Die Berufsbildung wandelt sich radikal. Die Digitalisierung bringt neue Berufe hervor und lässt bestehende verschwinden. Didaktische Ansätze müssen diesen Veränderungen genügen und zusätzliche Kompetenzen vermitteln. Mit dem WiLab möchte das Berufs-und Weiterbildungszentrum Wil-Uzwil (BZWU) die Berufsbildung neu denken.

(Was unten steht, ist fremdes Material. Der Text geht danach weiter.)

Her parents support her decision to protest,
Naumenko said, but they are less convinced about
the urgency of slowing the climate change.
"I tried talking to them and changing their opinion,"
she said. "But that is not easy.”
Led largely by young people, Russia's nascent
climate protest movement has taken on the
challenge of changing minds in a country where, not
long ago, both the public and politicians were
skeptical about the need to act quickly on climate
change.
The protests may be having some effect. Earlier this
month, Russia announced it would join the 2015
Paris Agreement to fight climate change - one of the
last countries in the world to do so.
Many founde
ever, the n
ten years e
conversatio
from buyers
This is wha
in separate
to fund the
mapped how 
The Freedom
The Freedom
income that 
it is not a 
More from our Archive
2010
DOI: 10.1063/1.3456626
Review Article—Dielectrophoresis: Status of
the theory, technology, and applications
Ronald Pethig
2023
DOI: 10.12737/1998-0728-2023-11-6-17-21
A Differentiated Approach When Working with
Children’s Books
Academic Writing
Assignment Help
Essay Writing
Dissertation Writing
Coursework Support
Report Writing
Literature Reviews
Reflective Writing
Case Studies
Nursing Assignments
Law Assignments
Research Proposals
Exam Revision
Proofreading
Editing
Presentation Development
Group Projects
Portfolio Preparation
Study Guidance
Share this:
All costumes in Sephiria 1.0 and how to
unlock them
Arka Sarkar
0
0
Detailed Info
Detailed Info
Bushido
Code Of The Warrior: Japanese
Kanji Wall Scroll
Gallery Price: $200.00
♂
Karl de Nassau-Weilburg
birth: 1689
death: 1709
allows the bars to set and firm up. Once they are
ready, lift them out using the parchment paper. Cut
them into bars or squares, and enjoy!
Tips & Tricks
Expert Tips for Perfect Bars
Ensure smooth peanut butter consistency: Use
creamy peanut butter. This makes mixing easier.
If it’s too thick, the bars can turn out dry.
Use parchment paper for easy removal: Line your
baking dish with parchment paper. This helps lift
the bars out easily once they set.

«Einweihungen sind für mich nicht das Wichtigste, sondern was danach kommt», sagt Marco Frauchiger, Rektor am BZWU. Der 44-Jährige klingt dabei sehr zuversichtlich. Er bezieht sich auf die neue Lernlandschaft WiLab. Hier werden Lernende seit September nach einem neuen didaktischen Ansatz ausgebildet: individuelle Lerngruppen statt Klassenverband, Fach- und Lerncoaching statt Frontalunterricht, um nur einige Aspekte zu nennen. Entwickelt wurde das Lernkonzept zusammen mit der Pädagogischen Hochschule St. Gallen. Es wird laufend analysiert und bei Bedarf angepasst.
Detailhandel im Wandel
Der Pilot WiLab ist eine Antwort auf die rasante Entwicklung in der Berufsbildung. Im Zuge der Digitalisierung verändern sich viele Berufe grundlegend oder verschwinden komplett. Ein gutes Beispiel ist der Detailhandel. «Der Anteil an Online-Plattformen nimmt enorm zu. Die vielseitigen Anforderungen an Detailhandelsfachleute steigen. Dabei spielen der Umgang mit Informations- und Kommunikationstechnologie, Problemlösetechniken oder Projekt- Know-how eine immer grössere Rolle», führt Frauchiger aus. Als weiteres Beispiel nennt er die kaufmännische Ausbildung. Wie jene im Detailhandel durchläuft sie aktuell ebenfalls tiefgreifende Reformen auf nationaler Ebene.
Digitale Revolution
Berufe waren schon immer dem gesellschaftlichen und technischen Wandel unterworfen. Im Zuge der industriellen Revolution haben Mechanik und Automatisierung Abläufe und Tätigkeiten einschneidend verändert – nun also die Digitalisierung. «Wir gehen heute davon aus, dass etwa die Hälfte der Berufsfelder in Zukunft komplett anders aussehen könnte», sagt Frauchiger. In allen Berufen, wo Arbeit digitalisiert werden könne, werde dies auch geschehen. Weniger von diesem Wandel betroffen sei hingegen das klassische Gewerbe. Maurer werde es in der heutigen Form weiterhin geben, ist Frauchiger überzeugt.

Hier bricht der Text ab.